Site icon Parkside Mansion

Back and forth: a story from Quetico

Back and forth: a story from Quetico

Today’s blog comes from Quetico Provincial Park canoe route technician, Gavin Morito-Karn.

In 2019, I spent the summer paddling through much of the vastness of one of Canada’s waterways.

Brigitte Champaigne-Klassen (also a former Quetico staff member) and I traveled from Cochrane, Alberta (just west of Calgary) to Nym Lake on the Quetico border, a trip of approximately 4,500 km.

Most of those days were spent in unknown waters passing through meadows and artificial lakes.

We follow the silty serpent of the Saskatchewan River across farmland, dunes, townships, cities and reserves – an artery of civilization.

The water held stories I had not heard before.

The shape was new.

It can be a difficult emotion to capture in words when we are part of a comeback.

staff sitting at the campsite

Smelling the familiar in your childhood home or seeing the smile lines of an old friend.

It causes “the feels,” so to speak. There is a magnetism when we find ourselves where and with whom we feel we belong.

I felt this after several years away from the lakes, rocks, mosses and swamps I knew as Quetico Provincial Park.

That summer of 2019, I gradually paddled toward the familiar and suddenly sat with the sound of the wind through White Pines, gazing up at Quetico’s clear, starry skies.

An artery of civilization: a journey to the heart.

Quetico: the great desert for many, He Quetico for many American Boy Scouts, and ancestral and current home of many Anishnaabeg friends, elders, and respected companions past and present.

Suddenly, I was home. Attracted.
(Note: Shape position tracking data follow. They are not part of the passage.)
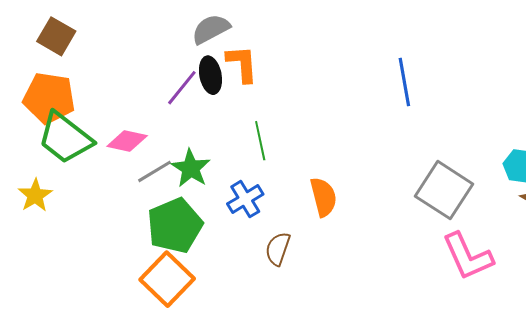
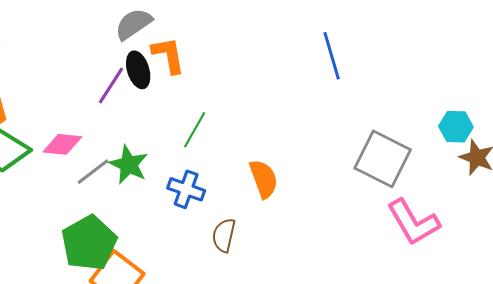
green line: (260, 141) -> (195, 130), turned 48
blue cross: (245, 199) -> (186, 189), turned -33
green pentagon: (175, 226) -> (89, 243), moved

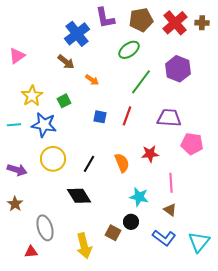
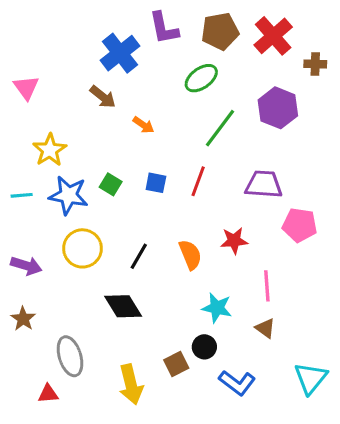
brown cross: (202, 23) -> (315, 64), moved
pink triangle: (17, 56) -> (26, 87), turned -30
green square: (64, 101) -> (111, 184), moved, turned -32
brown square: (113, 233) -> (176, 364), turned 35
blue L-shape: (164, 238) -> (237, 383), moved

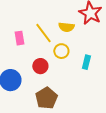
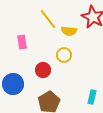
yellow line: (43, 33) -> (48, 19), moved
cyan rectangle: (86, 62) -> (92, 97), moved

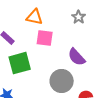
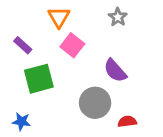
orange triangle: (35, 17) -> (59, 17), turned 48
pink square: (45, 38) -> (72, 45), turned 30

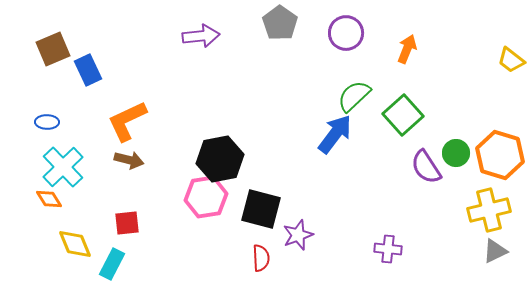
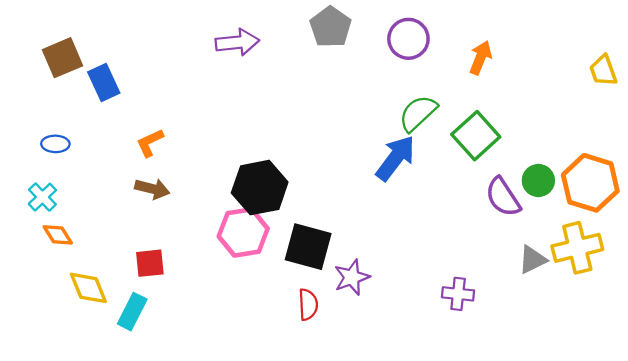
yellow trapezoid: (511, 60) -> (603, 71), turned 32
orange L-shape: (127, 121) -> (150, 143), size x0.6
cyan cross: (63, 167) -> (42, 197), moved, size x0.6
gray triangle: (495, 251) -> (532, 260), moved

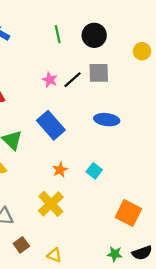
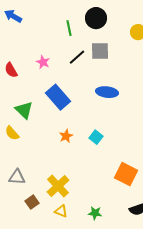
green line: (58, 34) -> (69, 28), moved
pink star: (50, 80) -> (43, 62), moved
yellow cross: (51, 204) -> (58, 186), moved
green star: (115, 254) -> (95, 213), moved

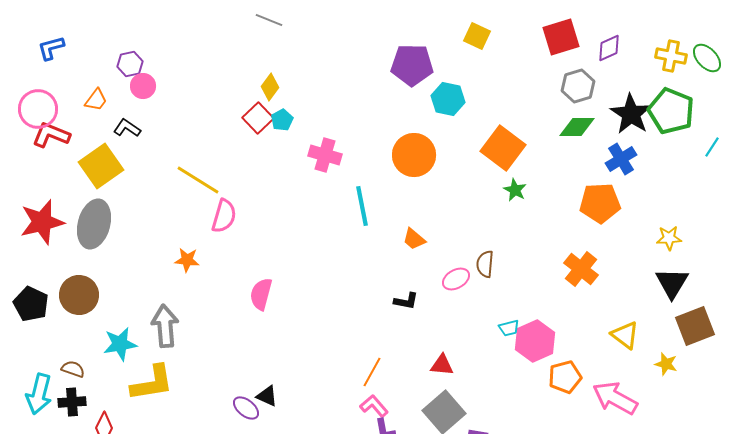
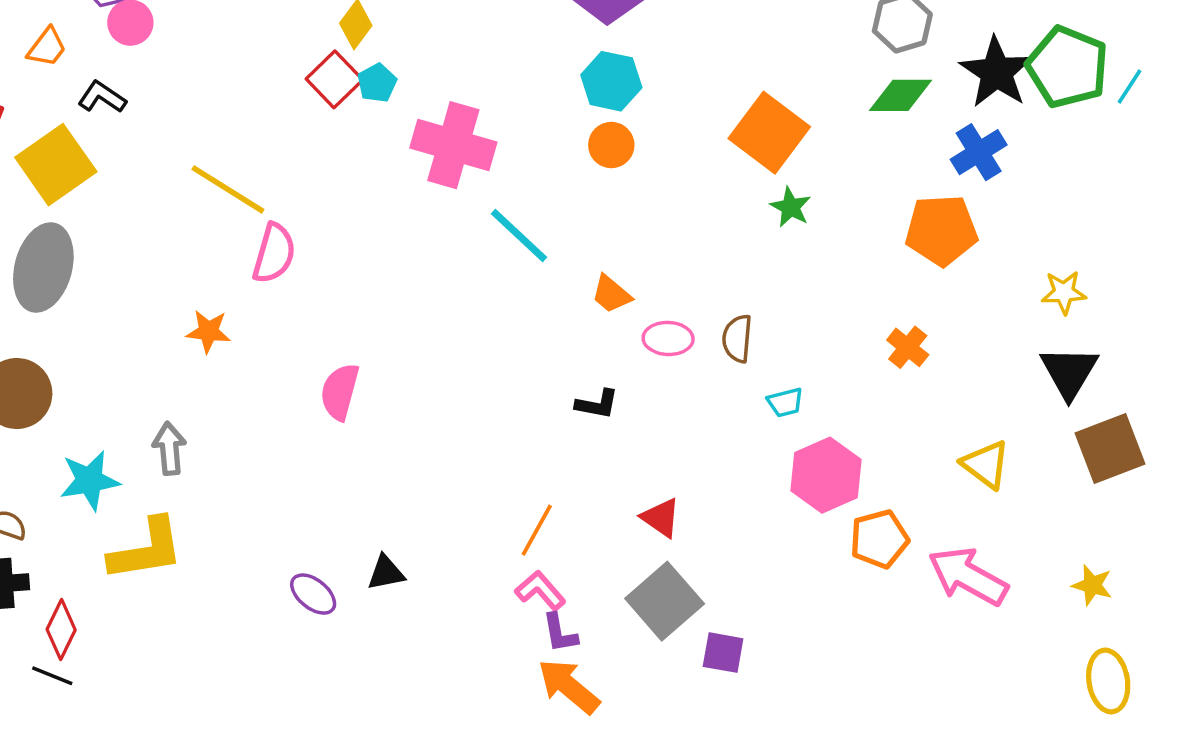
cyan hexagon: (448, 99) -> (611, 81), moved
cyan line: (712, 147) -> (1130, 86), moved
pink cross: (325, 155) -> (453, 145), size x1.4
orange circle: (414, 155) -> (611, 145), size x0.6
cyan line: (362, 206) -> (519, 236), turned -36
orange cross: (581, 269) -> (908, 347), size x0.7
pink ellipse: (456, 279) -> (668, 338), moved, turned 32
gray arrow: (165, 326) -> (169, 449), size x0.7
cyan trapezoid: (509, 328) -> (785, 402), moved
yellow star: (666, 364) -> (1092, 585), moved
red triangle: (442, 365) -> (661, 518), turned 30
black triangle: (267, 396) -> (386, 573), moved, turned -35

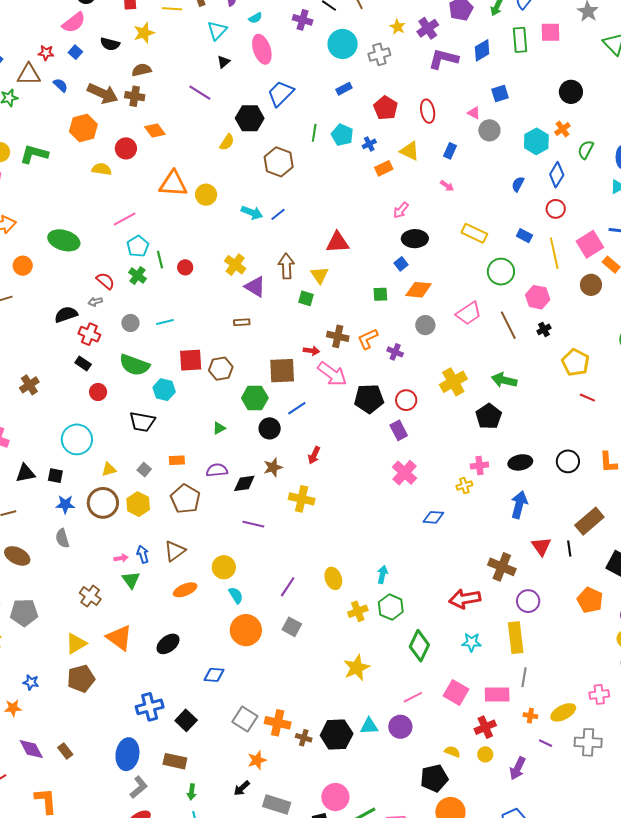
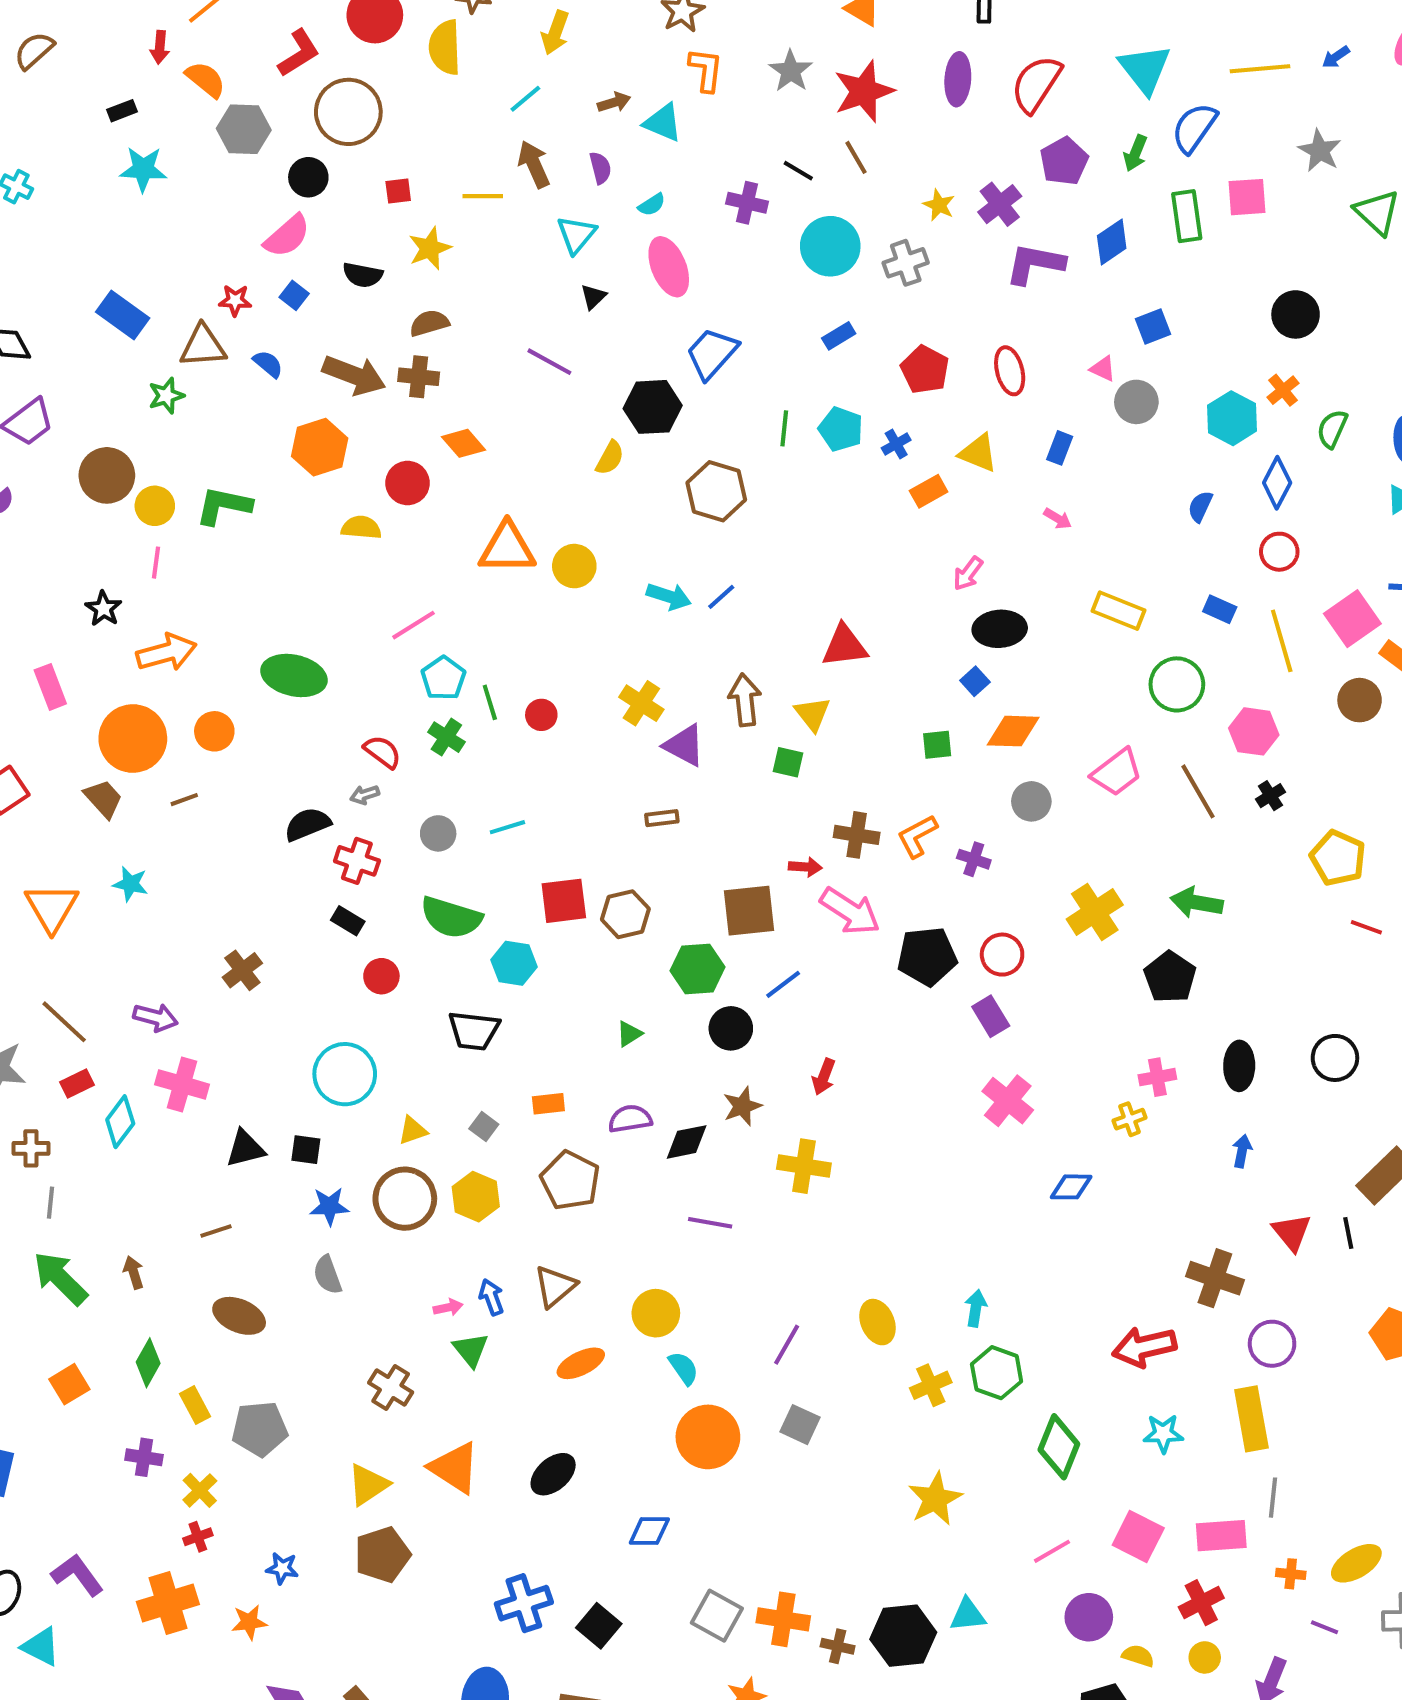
black ellipse: (520, 462) -> (1239, 1066), turned -75
blue arrow: (519, 505) -> (1242, 1151), size x0.6
purple circle: (400, 727) -> (1089, 1617), moved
Magnetized!

Since 2010, this park has been home to me.

When I started in Quetico as a student, with my boyish ponytail and bright-eyed enthusiasm, I learned the ways of the waters here.

I carried with me stories of those I met, some of whom are now my northern family.

It was in this park that I first experienced the rhythm of the cabin’s strokes and the taste of pure lake water.

It was here that I learned that unless you enjoy suffering or have some other mysterious reason, you should never go to Allan Creek.

At Quetico they offered me teachings that have shaped my vision of the world.

It’s where I first quit tobacco with the late Edward Ottertail, and I will season there every time I return to that place; for him, for our relationships, for this land that I love and for myself.

I returned to Quetico Provincial Park this summer because sometimes when we return somewhere, we find that the new and the old can join hands and form a unique relationship with the places we call home.

Now, when I paddle in this park, I carry with me the stories of those who lived them, giving life to the spirit of the waters and rocks where I go.

Here I am part of something bigger than want belong to. In Quetico I am a small part of the past, present and future.

And like anywhere, it is often the people we meet along the way who carve into stone the stories that float on the water.

I hope that everyone who calls this place home, even for a little while, can experience the same kind of love.

Quetico Provincial Park is 2.5 hours from Thunder Bay.